Instructions to follow:
What is needed is an exact copy of the records, with the images left out.

Provided information:
Segment Open

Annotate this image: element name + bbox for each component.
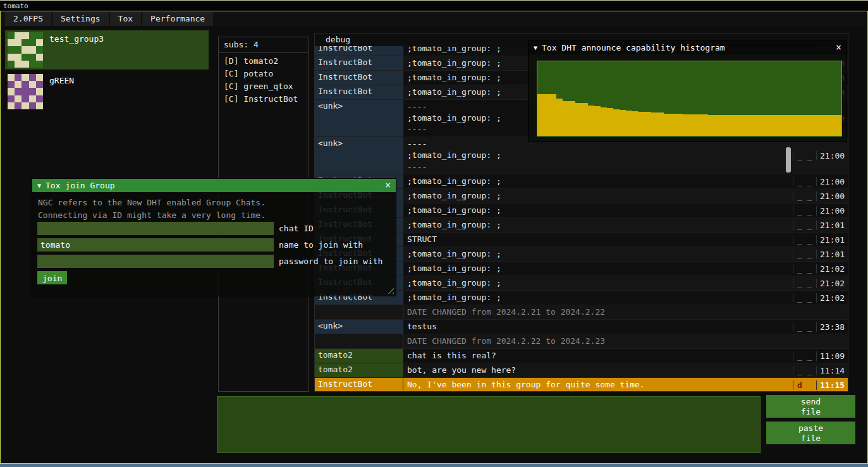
menu-item-performance[interactable]: Performance [142,12,213,26]
close-icon[interactable]: × [836,43,841,52]
histogram-bar [563,101,569,136]
message-text: ;tomato_in_group: ; [403,218,793,232]
avatar-pixel [29,39,36,46]
avatar-pixel [8,95,15,102]
histogram-bar [683,114,689,136]
join-group-info: NGC refers to the New DHT enabled Group … [38,197,266,222]
message-text: DATE CHANGED from 2024.2.21 to 2024.2.22 [403,305,793,319]
message-text: ;tomato_in_group: ; [403,262,793,276]
message-author: <unk> [315,137,403,174]
histogram-bar [550,94,556,136]
avatar-pixel [8,54,15,61]
avatar-pixel [8,74,15,81]
avatar-pixel [15,95,21,102]
avatar-pixel [21,95,28,102]
message-row[interactable]: tomato2bot, are you new here?_ _11:14 [315,363,848,378]
join-group-titlebar[interactable]: ▼ Tox join Group × [32,179,396,192]
message-row[interactable]: <unk>testus_ _23:38 [315,320,848,334]
join-button[interactable]: join [37,271,67,284]
avatar-pixel [8,32,15,39]
histogram-bar [695,114,702,136]
info-line: Connecting via ID might take a very long… [38,209,266,222]
avatar-pixel [36,39,43,46]
avatar-pixel [21,88,28,95]
paste-file-button[interactable]: paste file [766,422,855,444]
avatar-pixel [15,32,21,39]
system-row[interactable]: DATE CHANGED from 2024.2.21 to 2024.2.22 [315,305,848,320]
member-row-instructbot[interactable]: [C] InstructBot [219,93,309,106]
subs-header: subs: 4 [219,37,309,53]
group-item-green[interactable]: gREEN [5,72,209,109]
close-icon[interactable]: × [385,181,391,190]
histogram-plot [537,61,842,136]
avatar-pixel [15,102,21,109]
message-text: ;tomato_in_group: ; [403,276,793,290]
histogram-bar [721,115,727,136]
message-time: 21:02 [816,293,848,303]
dht-histogram-title: Tox DHT announce capability histogram [542,43,725,52]
message-author: InstructBot [315,56,403,70]
histogram-bar [733,115,740,136]
histogram-bar [804,115,810,136]
message-row[interactable]: tomato2chat is this real?_ _11:09 [315,349,848,363]
system-row[interactable]: DATE CHANGED from 2024.2.22 to 2024.2.23 [315,334,848,349]
histogram-bar [689,114,695,136]
histogram-bar [569,101,575,136]
menu-item-settings[interactable]: Settings [52,12,109,26]
avatar-pixel [36,88,43,95]
message-time: 21:00 [816,206,848,215]
member-row-potato[interactable]: [C] potato [219,68,309,80]
chat-id-input[interactable] [37,222,274,235]
member-row-green_qtox[interactable]: [C] green_qtox [219,80,309,93]
message-status: _ _ [793,322,816,332]
group-item-test_group3[interactable]: test_group3 [5,30,209,70]
histogram-bar [772,115,778,136]
message-status: _ _ [793,264,816,274]
menu-item-tox[interactable]: Tox [110,12,141,26]
member-row-tomato2[interactable]: [D] tomato2 [219,55,309,68]
message-text: bot, are you new here? [403,363,793,377]
message-status: _ _ [793,206,816,215]
avatar-pixel [21,61,28,68]
message-row[interactable]: <unk>---- ;tomato_in_group: ; ----_ _21:… [315,137,848,174]
avatar-pixel [15,61,21,68]
histogram-bar [556,99,563,136]
message-input[interactable] [217,396,761,453]
join-password-input[interactable] [37,255,274,268]
chat-id-label: chat ID [279,224,314,233]
histogram-bar [702,114,708,136]
message-status: d [793,380,816,390]
avatar-pixel [29,46,36,53]
message-time: 21:00 [816,177,848,186]
message-time: 21:02 [816,279,848,288]
send-file-button[interactable]: send file [766,395,855,418]
avatar-pixel [8,39,15,46]
message-time: 11:09 [816,351,848,361]
histogram-bar [544,94,550,136]
histogram-bar [816,115,822,136]
histogram-bar [829,115,835,136]
avatar-pixel [36,95,43,102]
histogram-bar [594,106,601,136]
avatar-pixel [15,39,21,46]
resize-grip[interactable] [385,285,394,294]
histogram-bar [626,111,632,136]
message-author: <unk> [315,100,403,136]
message-author: InstructBot [315,46,403,56]
avatar-pixel [29,95,36,102]
group-avatar [8,74,43,109]
message-time: 21:00 [816,191,848,201]
message-text: STRUCT [403,233,793,246]
collapse-icon[interactable]: ▼ [37,183,41,189]
avatar-pixel [29,61,36,68]
join-name-field-row: name to join with [37,238,363,252]
message-row[interactable]: InstructBotNo, I've been in this group f… [315,378,848,391]
collapse-icon[interactable]: ▼ [534,45,537,51]
histogram-bar [645,112,651,136]
join-name-input[interactable] [37,238,274,252]
chat-scrollbar-thumb[interactable] [786,147,791,173]
histogram-bar [759,115,766,136]
message-author: tomato2 [315,363,403,377]
avatar-pixel [29,74,36,81]
dht-histogram-titlebar[interactable]: ▼ Tox DHT announce capability histogram … [529,41,847,54]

Segment Closed

Task output:
Annotate this image: element name + bbox for each component.
menu-item-performance[interactable]: Performance [142,12,213,26]
close-icon[interactable]: × [836,43,841,52]
histogram-bar [563,101,569,136]
message-text: ;tomato_in_group: ; [403,218,793,232]
avatar-pixel [29,39,36,46]
avatar-pixel [8,95,15,102]
histogram-bar [683,114,689,136]
join-group-info: NGC refers to the New DHT enabled Group … [38,197,266,222]
message-text: DATE CHANGED from 2024.2.21 to 2024.2.22 [403,305,793,319]
message-text: ;tomato_in_group: ; [403,262,793,276]
message-author: <unk> [315,137,403,174]
histogram-bar [550,94,556,136]
avatar-pixel [8,54,15,61]
avatar-pixel [8,74,15,81]
avatar-pixel [15,95,21,102]
avatar-pixel [21,95,28,102]
message-row[interactable]: tomato2bot, are you new here?_ _11:14 [315,363,848,378]
join-group-titlebar[interactable]: ▼ Tox join Group × [32,179,396,192]
message-row[interactable]: <unk>testus_ _23:38 [315,320,848,334]
join-button[interactable]: join [37,271,67,284]
avatar-pixel [8,32,15,39]
histogram-bar [695,114,702,136]
info-line: Connecting via ID might take a very long… [38,209,266,222]
avatar-pixel [36,39,43,46]
avatar-pixel [21,88,28,95]
paste-file-button[interactable]: paste file [766,422,855,444]
avatar-pixel [15,32,21,39]
system-row[interactable]: DATE CHANGED from 2024.2.21 to 2024.2.22 [315,305,848,320]
member-row-instructbot[interactable]: [C] InstructBot [219,93,309,106]
subs-header: subs: 4 [219,37,309,53]
group-item-green[interactable]: gREEN [5,72,209,109]
close-icon[interactable]: × [385,181,391,190]
histogram-plot [537,61,842,136]
avatar-pixel [15,102,21,109]
message-text: ;tomato_in_group: ; [403,276,793,290]
histogram-bar [721,115,727,136]
message-time: 21:02 [816,293,848,303]
dht-histogram-title: Tox DHT announce capability histogram [542,43,725,52]
message-author: InstructBot [315,56,403,70]
histogram-bar [733,115,740,136]
histogram-bar [804,115,810,136]
message-row[interactable]: tomato2chat is this real?_ _11:09 [315,349,848,363]
system-row[interactable]: DATE CHANGED from 2024.2.22 to 2024.2.23 [315,334,848,349]
histogram-bar [689,114,695,136]
histogram-bar [569,101,575,136]
menu-item-settings[interactable]: Settings [52,12,109,26]
avatar-pixel [36,88,43,95]
message-time: 21:00 [816,206,848,215]
member-row-potato[interactable]: [C] potato [219,68,309,80]
chat-id-input[interactable] [37,222,274,235]
member-row-green_qtox[interactable]: [C] green_qtox [219,80,309,93]
message-status: _ _ [793,322,816,332]
group-item-test_group3[interactable]: test_group3 [5,30,209,70]
histogram-bar [772,115,778,136]
message-status: _ _ [793,264,816,274]
menu-item-tox[interactable]: Tox [110,12,141,26]
member-row-tomato2[interactable]: [D] tomato2 [219,55,309,68]
message-text: bot, are you new here? [403,363,793,377]
message-status: _ _ [793,206,816,215]
avatar-pixel [21,61,28,68]
message-row[interactable]: <unk>---- ;tomato_in_group: ; ----_ _21:… [315,137,848,174]
avatar-pixel [15,61,21,68]
histogram-bar [556,99,563,136]
message-input[interactable] [217,396,761,453]
join-password-input[interactable] [37,255,274,268]
chat-id-label: chat ID [279,224,314,233]
histogram-bar [702,114,708,136]
message-status: d [793,380,816,390]
avatar-pixel [29,46,36,53]
message-time: 21:00 [816,177,848,186]
message-time: 21:02 [816,279,848,288]
send-file-button[interactable]: send file [766,395,855,418]
avatar-pixel [8,39,15,46]
message-time: 11:09 [816,351,848,361]
histogram-bar [544,94,550,136]
histogram-bar [816,115,822,136]
histogram-bar [829,115,835,136]
avatar-pixel [36,95,43,102]
histogram-bar [594,106,601,136]
avatar-pixel [15,39,21,46]
resize-grip[interactable] [385,285,394,294]
histogram-bar [626,111,632,136]
message-author: <unk> [315,100,403,136]
message-author: InstructBot [315,46,403,56]
avatar-pixel [29,95,36,102]
group-avatar [8,74,43,109]
message-time: 21:00 [816,191,848,201]
message-text: STRUCT [403,233,793,246]
collapse-icon[interactable]: ▼ [37,183,41,189]
avatar-pixel [29,61,36,68]
join-name-field-row: name to join with [37,238,363,252]
message-row[interactable]: InstructBotNo, I've been in this group f… [315,378,848,391]
collapse-icon[interactable]: ▼ [534,45,537,51]
histogram-bar [645,112,651,136]
join-name-input[interactable] [37,238,274,252]
chat-scrollbar-thumb[interactable] [786,147,791,173]
histogram-bar [759,115,766,136]
message-author: tomato2 [315,363,403,377]
avatar-pixel [29,74,36,81]
dht-histogram-titlebar[interactable]: ▼ Tox DHT announce capability histogram … [529,41,847,54]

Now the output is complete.